WHAT IS BEING ASKED -
This exercise requires an exact output of the listing, images omitted.

DATA LISTING -
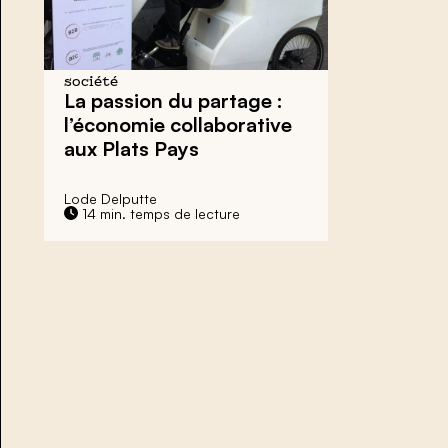
société
La passion du partage :
l’économie collaborative
aux Plats Pays
Lode Delputte
14 min. temps de lecture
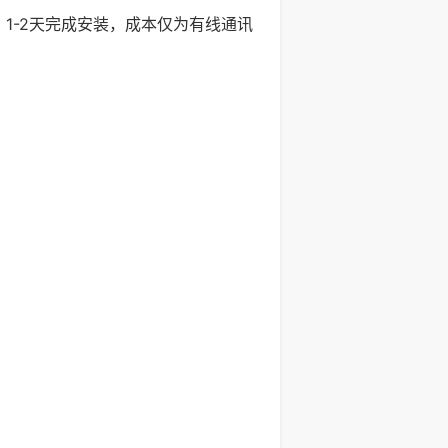
1-2天完成安装，成本仅为有线通讯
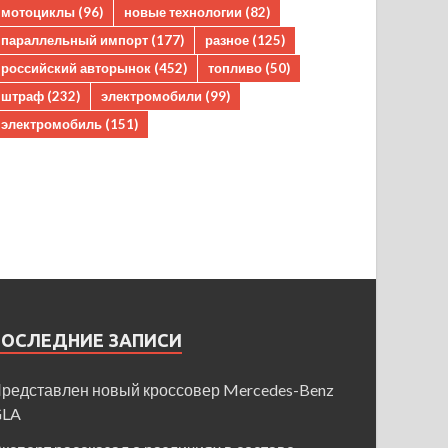
мотоциклы
(96)
новые технологии
(82)
параллельный импорт
(177)
разное
(125)
российский авторынок
(452)
топливо
(50)
штраф
(232)
электромобили
(99)
электромобиль
(151)
ПОСЛЕДНИЕ ЗАПИСИ
редставлен новый кроссовер Mercedes-Benz
GLA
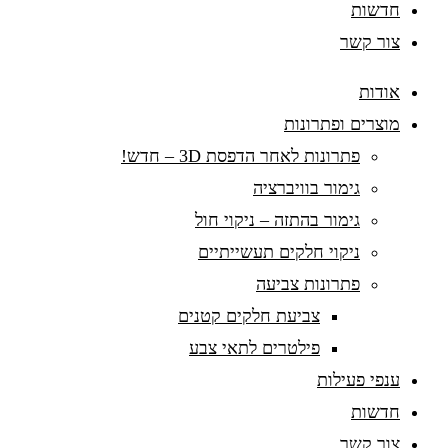
חדשות
צור קשר
אודות
מוצרים ופתרונות
פתרונות לאחר הדפסת 3D – חדש!
גימור בוויברציה
גימור בהתזה – ניקוי חול
ניקוי חלקים תעשייתיים
פתרונות צביעה
צביעת חלקים קטנים
פילטרים לתאי צבע
ענפי פעילות
חדשות
צור קשר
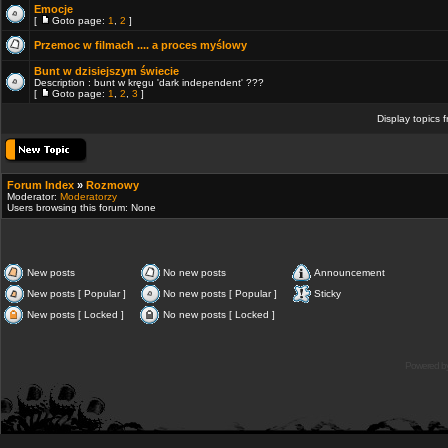
Emocje
[
Goto page:
1
,
2
]
Przemoc w filmach .... a proces myślowy
Bunt w dzisiejszym świecie
Description : bunt w kręgu 'dark independent' ???
[
Goto page:
1
,
2
,
3
]
Display topics 
Forum Index
»
Rozmowy
Moderator:
Moderatorzy
Users browsing this forum: None
New posts
No new posts
Announcement
New posts [ Popular ]
No new posts [ Popular ]
Sticky
New posts [ Locked ]
No new posts [ Locked ]
Powered b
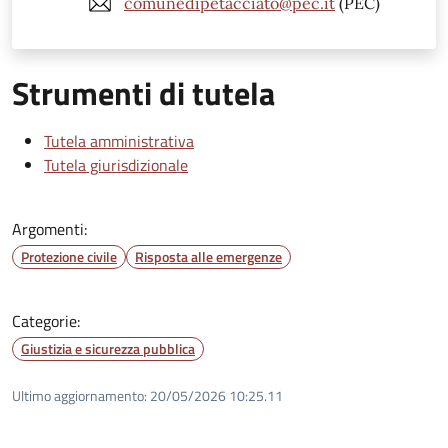
comunedipetacciato@pec.it
(PEC)
Strumenti di tutela
Tutela amministrativa
Tutela giurisdizionale
Argomenti:
Protezione civile
Risposta alle emergenze
Categorie:
Giustizia e sicurezza pubblica
Ultimo aggiornamento:
20/05/2026 10:25.11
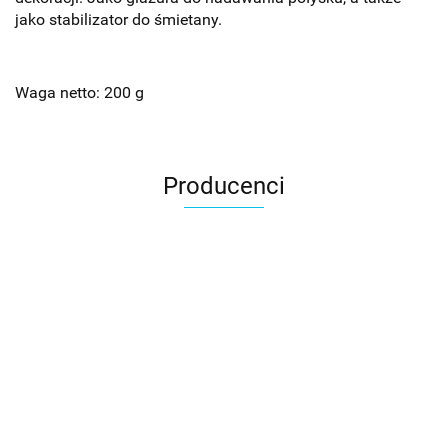
jako stabilizator do śmietany.
Waga netto: 200 g
Producenci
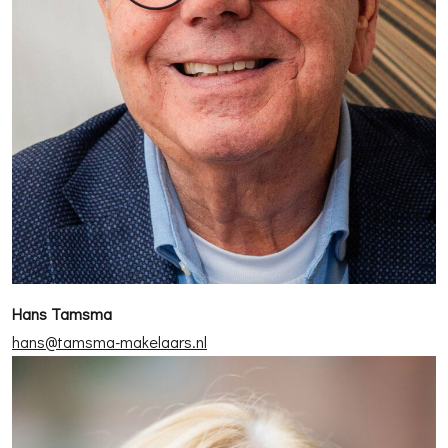
Hans Tamsma
hans@tamsma-makelaars.nl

EXERCISE RESULT -
société
La passion du partage :
l’économie collaborative
aux Plats Pays
Lode Delputte
14 min. temps de lecture
1-2天完成安装，成本仅为有线通讯
мотоциклы
(96)
новые технологии
(82)
параллельный импорт
(177)
разное
(125)
российский авторынок
(452)
топливо
(50)
штраф
(232)
электромобили
(99)
электромобиль
(151)
ПОСЛЕДНИЕ ЗАПИСИ
редставлен новый кроссовер Mercedes-Benz
GLA
חדשות
צור קשר
אודות
מוצרים ופתרונות
פתרונות לאחר הדפסת 3D – חדש!
גימור בוויברציה
גימור בהתזה – ניקוי חול
ניקוי חלקים תעשייתיים
פתרונות צביעה
צביעת חלקים קטנים
פילטרים לתאי צבע
ענפי פעילות
חדשות
צור קשר
Emocje
[
Goto page:
1
,
2
]
Przemoc w filmach .... a proces myślowy
Bunt w dzisiejszym świecie
Description : bunt w kręgu 'dark independent' ???
[
Goto page:
1
,
2
,
3
]
Display topics 
Forum Index
»
Rozmowy
Moderator:
Moderatorzy
Users browsing this forum: None
New posts
No new posts
Announcement
New posts [ Popular ]
No new posts [ Popular ]
Sticky
New posts [ Locked ]
No new posts [ Locked ]
Powered b
comunedipetacciato@pec.it
(PEC)
Strumenti di tutela
Tutela amministrativa
Tutela giurisdizionale
Argomenti:
Protezione civile
Risposta alle emergenze
Categorie:
Giustizia e sicurezza pubblica
Ultimo aggiornamento:
20/05/2026 10:25.11
jako stabilizator do śmietany.
Waga netto: 200 g
Producenci
Hans Tamsma
hans@tamsma-makelaars.nl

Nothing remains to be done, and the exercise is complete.